A business meeting is a bit like a game of chess, except you have to be on your opponent’s side as well and many of the pieces are hidden from the start. Also, there are always pieces missing… information gaps, budget gaps, all sorts of gaps.
Here is my somewhat messy analysis of the meeting structure and how I tried to cope with the aspects of meetings I find most challenging, namely:
- Time management
- Non-verbal aspects of the conversation
This is the first of 3 posts inspired by the meeting. Each post will focus on one of the above aspects, and this one is about time management.
The last post will focus on non-verbal communication, which is the aspect I find hardest to cope with in meetings. It is also the most difficult topic to write about, partly because of the level of writing skills required to capture non-verbal tension with words, and partly due to the privacy dilemma.
Agenda = time management plan
A good agenda is my key time management tool. It is also a good way to look well prepared. My agenda outlined:
- Project brief template.
The project brief template was a list of what I needed to know to propose a relevant ecommerce package and create the right type of content: desired look and feel of storefront, pages, style of copy writing, desired ecommerce features, traffic and storage capacity needs, expected sales volume
- Cost overview.
My brief estimate of fixed and variable costs involved in the set up and maintenance of an online store such as hosting, set up and payment processing fees.
- Preliminary quote.
The premlimlary quote was the number of hours I estimated would be required to do the job x hourly rate. The hours were specified on tasks: such as set-up and adjust the online store, write and edit web pages and product descriptions, tutor how to run and maintain the store, SEO and support.
The quote was based on what we had discussed on the phone – a template online store with an Ecommerce host, similar to what I did for Max*.
I think the planning was fine.

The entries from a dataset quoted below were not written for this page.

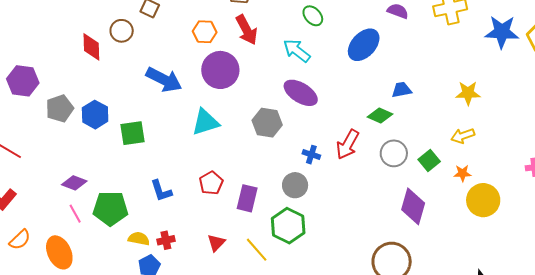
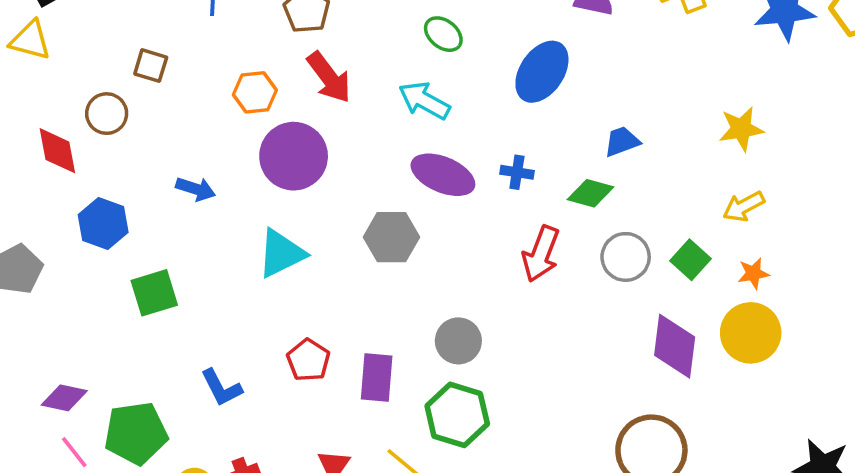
blue arrow: (164, 80) -> (196, 189), size x0.6
blue hexagon: (95, 115) -> (103, 224), moved
blue cross: (311, 155) -> (517, 172), moved
yellow circle: (483, 200) -> (751, 333), moved

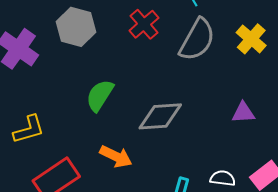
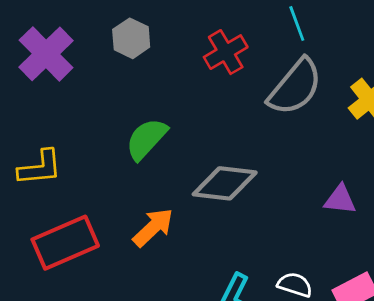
gray hexagon: (76, 27) -> (131, 38), size x0.7
orange arrow: (116, 156) -> (153, 227), turned -80

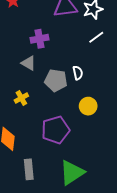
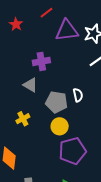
yellow circle: (88, 106) -> (60, 126), moved
purple pentagon: (56, 130) -> (72, 151), moved

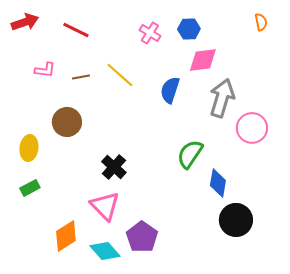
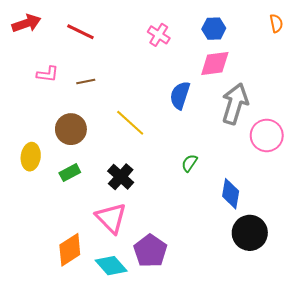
blue hexagon: (189, 29) -> (214, 29), moved
yellow line: (120, 75) -> (130, 123), moved
green semicircle: (190, 154) -> (189, 163), moved, size x0.6
green rectangle: (30, 188) -> (70, 173), moved

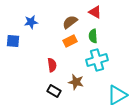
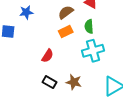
red semicircle: (52, 65) -> (48, 56), turned 40
brown star: (76, 82) -> (74, 82), moved

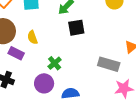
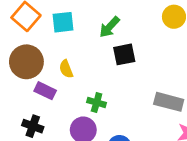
green cross: (55, 63) -> (97, 102), turned -32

However, the meeting didn’t go according to the plan.
Daisy turned out to be a sharp lady who knew very well how to play the business game. She didn’t really know how she wanted her online store, though, so she used the meeting as an opportunity to sort that out.
Time waste VS trains of thought
The meeting took almost two hours. I tried to keep it on track / in progress with my agenda, but had to accept that the process can’t be rushed and over-controlled. Most of the time was spent talking about Daisy’s current website platform and products and perusing the look, content and admin panel of her website via a slow Internet connection.
People do need to circle their options while they ride relaxed on their different trains of thought in butterfly-like conversation patterns. The time must be managed simultaneously, though.
The dilemma is familiar. Max, the client I previously set up a template online store for, likes to talk and share anecdotes from his history as an entrepreneur. His glimpses of insight are interesting – he has imported and customised product ideas for 40 years. However, they are also subjective and anecdotical and only vaguely related to the task at hand.
Max’s trains of thought tend to zig-zag through shifty landscapes, maybe or maybe not headed for relevant stations, while I politely try to cut through the talk and re-task-focus the conversation. I want to avoid meetings like that and the exhaustion that follows them.
Objectively, the meeting with Daisy went better than meetings usually do for me. She wants the best deal as possible of course, but shows a good grasp of transactional fairness and boundaries. We are friendly, but we are not friends – this is business.
Read more: Journaling Project Daisy.
*As usual all names are changed, and details are heavily camouflaged.
**He strongly exaggerates. I don’t behave rude to people or try to make them uncomfortable, I am just being objective and task-orientated. Directness can unfortunately make some people nervous, so that’s why I ideally need a nice accommodating team member to balance me out in a meeting.